How to find fathers in illegitimate births (1890s)

Discussion in 'Looking for Ancestors' started by debbenye, Aug 15, 2009.

  1. debbenye

    debbenye New Member

    Hi, I was looking at the online parish records from the Brno archives and discovered that both my grandmother and great-aunt were listed as illegitimate births with no fathers shown.

    Are there any other available records from the 1890s that might have the paternal name or names?

    Thanks,
    debbe
     
  2. Sova

    Sova Well-Known Member

  3. wer

    wer Well-Known Member

    As a matter of interest, where are the on-line records?

    The parish records should have all the official information available. Up to 1918 there was no difference between state and church records except for Jewish records.

    In fact, the note on legitimacy is of no importantance here. Only the record on the father matters. If it states that the father is unknown it means he was always unknown, because the recognized paternity was disputable only by means of proving somebody else’s paternity.

    I’m afraid that the father-unknown-note is a deadlock for you. At the most, you can check the court records for unsuccessful dispute on paternity, or to consider the possibility of foreign origin and to check records in another country.

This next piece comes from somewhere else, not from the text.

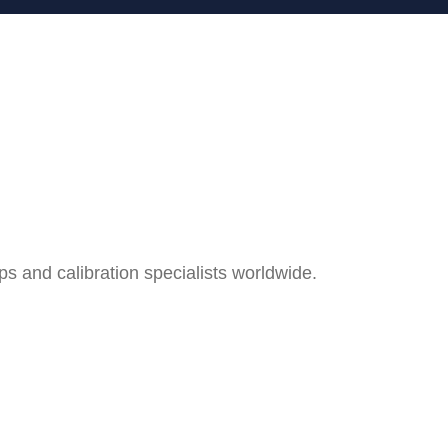
and calibration specialists worldwide.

    Naturally, you can try also unofficial sources like newspapers, chronicles etc. But that could be difficult.
     
  4. debbenye

    debbenye New Member

    Thanks for the link--the information was very interesting.
    debbe
     
  5. debbenye

    debbenye New Member

    There are direct links to Brno and Třeboň archives (and information on how to access them) at

    https://wiki.familysearch.org/en/Portal:Czech_Republic under Online Databases

    They also have links to partial records for Opava and Litoměřice that the LDS church has digitized and put on its Family Search website.

    The interersting thing was in the church book, there were many instances in the early periods (1850s-1860s) where there was a father listed for illegitimate births, but by the 1890s, all of the illegitimate births had blank fields for fathers (and noted svobodná dcera for the mother, rather than just dcera). The only exceptions were the births later legitimized by marriages. Perhaps the priest at that time chose not to record the fathers' names?

    Thanks for the reply--I'll probably have to dig up more American records (both my grandmother and great-aunt immigrated to the United States) and hope that somewhere will be the truth (if they knew it themselves).

    debbe
     
  6. wer

    wer Well-Known Member

    The former records were purely-church records recognized by the state as official, the latter records were kept by the church on behalf of the state and the priests were bound by law to reflect the legal status - i.e. not to record paternity based on mere declaration by mother, and to recognize all state-recognized marriages.

    One more point, what’s the confession in your records? Protestant churches were allowed to kept duplicate records.